▸ MATERIAL PROVIDED:
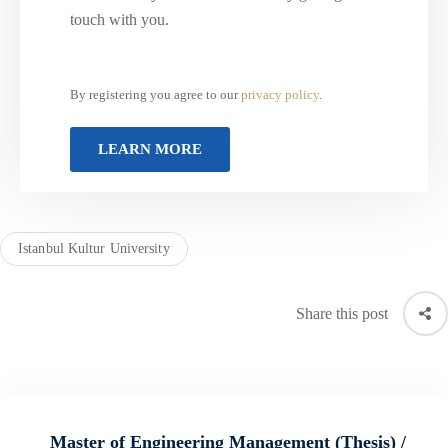
touch with you.
By registering you agree to our
privacy policy
.
Istanbul Kultur University
Share this post
Master of Engineering Management (Thesis) /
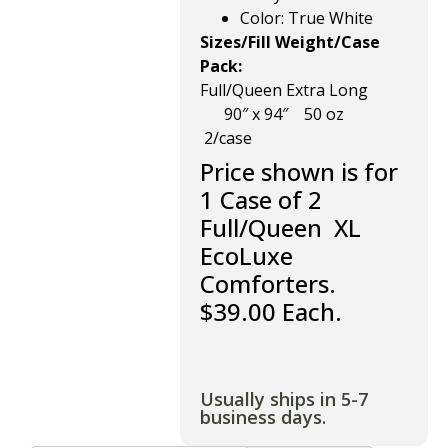
Color: True White
Sizes/Fill Weight/Case
Pack:
Full/Queen Extra Long
90″ x
94″ 50 oz
2/case
Price shown is for
1 Case of 2
Full/Queen XL
EcoLuxe
Comforters.
$39.00 Each.
Usually ships in 5-7
business days.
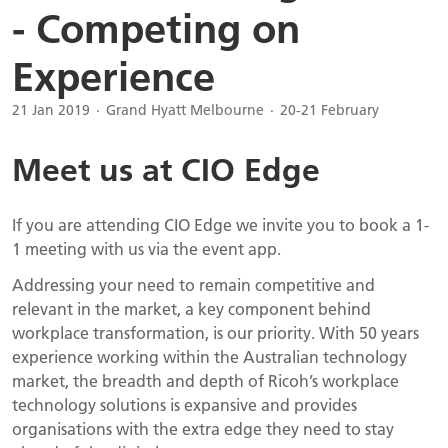
- Competing on
Experience
21 Jan 2019
Grand Hyatt Melbourne
20-21 February
Meet us at CIO Edge
If you are attending CIO Edge we invite you to book a 1-
1 meeting with us via the event app.
Addressing your need to remain competitive and
relevant in the market, a key component behind
workplace transformation, is our priority. With 50 years
experience working within the Australian technology
market, the breadth and depth of Ricoh’s workplace
technology solutions is expansive and provides
organisations with the extra edge they need to stay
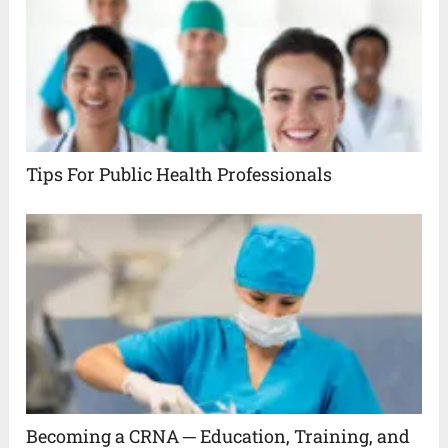
Tips For Public Health Professionals
Becoming a CRNA ─ Education, Training, and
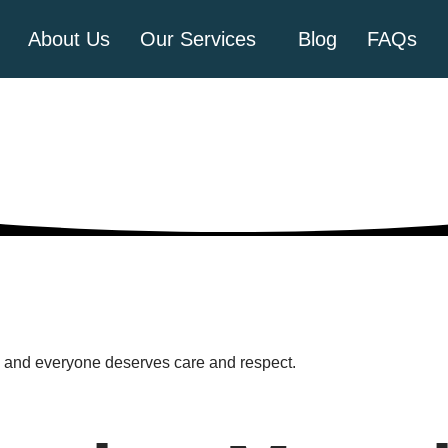
About Us
Our Services
Blog
FAQs
th and everyone deserves care and respect.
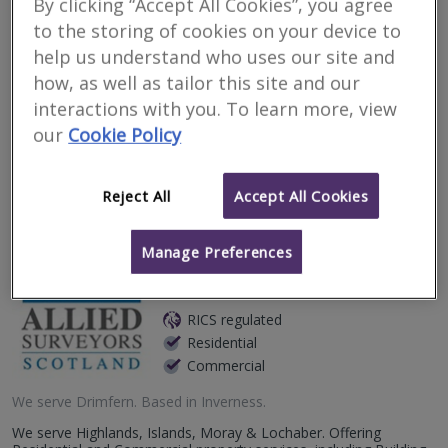
By clicking “Accept All Cookies”, you agree
Surveyors for renting
to the storing of cookies on your device to
property in Drimfern
help us understand who uses our site and
how, as well as tailor this site and our
interactions with you. To learn more, view
Filter your search
our
Cookie Policy
4
results
Reject All
Accept All Cookies
Allied Surveyors
Manage Preferences
Scotland Limited
RICS regulated
Residential
Commercial
We serve
Drimfern
.
Based in
Inverness
.
We serve Highlands, Islands, Moray & Lochaber. Offering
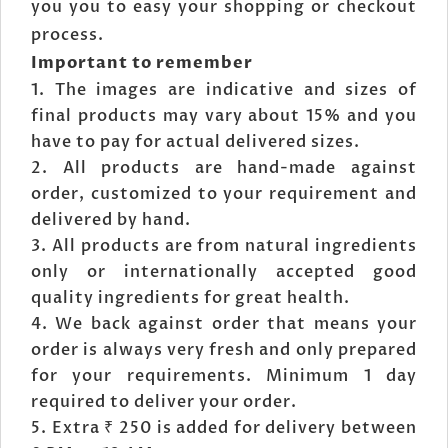
you you to easy your shopping or checkout
process.
Important to remember
The images are indicative and sizes of
final products may vary about 15% and you
have to pay for actual delivered sizes.
All products are hand-made against
order, customized to your requirement and
delivered by hand.
All products are from natural ingredients
only or internationally accepted good
quality ingredients for great health.
We back against order that means your
order is always very fresh and only prepared
for your requirements. Minimum 1 day
required to deliver your order.
Extra ₹ 250 is added for delivery between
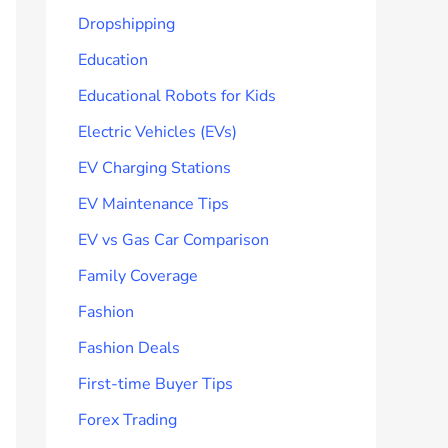
Dropshipping
Education
Educational Robots for Kids
Electric Vehicles (EVs)
EV Charging Stations
EV Maintenance Tips
EV vs Gas Car Comparison
Family Coverage
Fashion
Fashion Deals
First-time Buyer Tips
Forex Trading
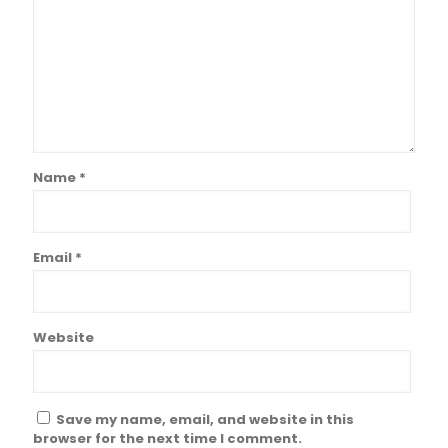
Name
*
Email
*
Website
Save my name, email, and website in this
browser for the next time I comment.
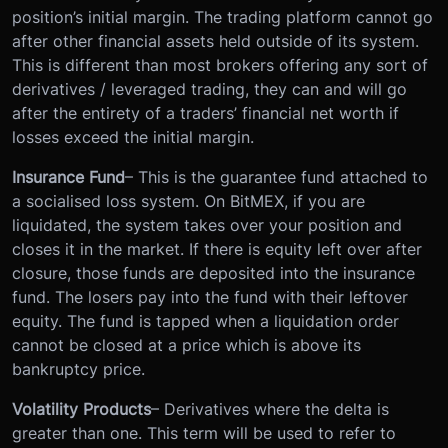
position’s initial margin. The trading platform cannot go
after other financial assets held outside of its system.
This is different than most brokers offering any sort of
derivatives / leveraged trading, they can and will go
after the entirety of a traders’ financial net worth if
losses exceed the initial margin.
Insurance Fund
– This is the guarantee fund attached to
a socialised loss system. On BitMEX, if you are
liquidated, the system takes over your position and
closes it in the market. If there is equity left over after
closure, those funds are deposited into the insurance
fund. The losers pay into the fund with their leftover
equity. The fund is tapped when a liquidation order
cannot be closed at a price which is above its
bankruptcy price.
Volatility Products
– Derivatives where the delta is
greater than one. This term will be used to refer to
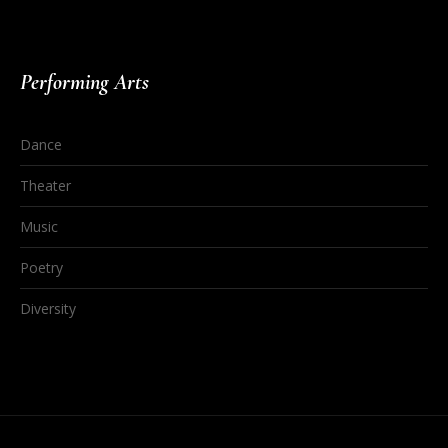
Performing Arts
Dance
Theater
Music
Poetry
Diversity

▸ WORK REQUIRED: Only one stretch of the material above is wanted: the line containing "Istanbul Kultur University" through the line containing "for your requirements. Minimum 1 day". Restate it word for word, minus the pictures.

▸ SOLUTION TO THE EXERCISE:
Istanbul Kultur University
Share this post
Master of Engineering Management (Thesis) /
Color: True White
Sizes/Fill Weight/Case
Pack:
Full/Queen Extra Long
90″ x
94″ 50 oz
2/case
Price shown is for
1 Case of 2
Full/Queen XL
EcoLuxe
Comforters.
$39.00 Each.
Usually ships in 5-7
business days.
- Competing on
Experience
21 Jan 2019
Grand Hyatt Melbourne
20-21 February
Meet us at CIO Edge
If you are attending CIO Edge we invite you to book a 1-
1 meeting with us via the event app.
Addressing your need to remain competitive and
relevant in the market, a key component behind
workplace transformation, is our priority. With 50 years
experience working within the Australian technology
market, the breadth and depth of Ricoh’s workplace
technology solutions is expansive and provides
organisations with the extra edge they need to stay
Tips For Public Health Professionals
Becoming a CRNA ─ Education, Training, and
About Us
Our Services
Blog
FAQs
th and everyone deserves care and respect.
By clicking “Accept All Cookies”, you agree
Surveyors for renting
to the storing of cookies on your device to
property in Drimfern
help us understand who uses our site and
how, as well as tailor this site and our
interactions with you. To learn more, view
Filter your search
our
Cookie Policy
4
results
Reject All
Accept All Cookies
Allied Surveyors
Manage Preferences
Scotland Limited
RICS regulated
Residential
Commercial
We serve
Drimfern
.
Based in
Inverness
.
We serve Highlands, Islands, Moray & Lochaber. Offering
you you to easy your shopping or checkout
process.
Important to remember
The images are indicative and sizes of
final products may vary about 15% and you
have to pay for actual delivered sizes.
All products are hand-made against
order, customized to your requirement and
delivered by hand.
All products are from natural ingredients
only or internationally accepted good
quality ingredients for great health.
We back against order that means your
order is always very fresh and only prepared
for your requirements. Minimum 1 day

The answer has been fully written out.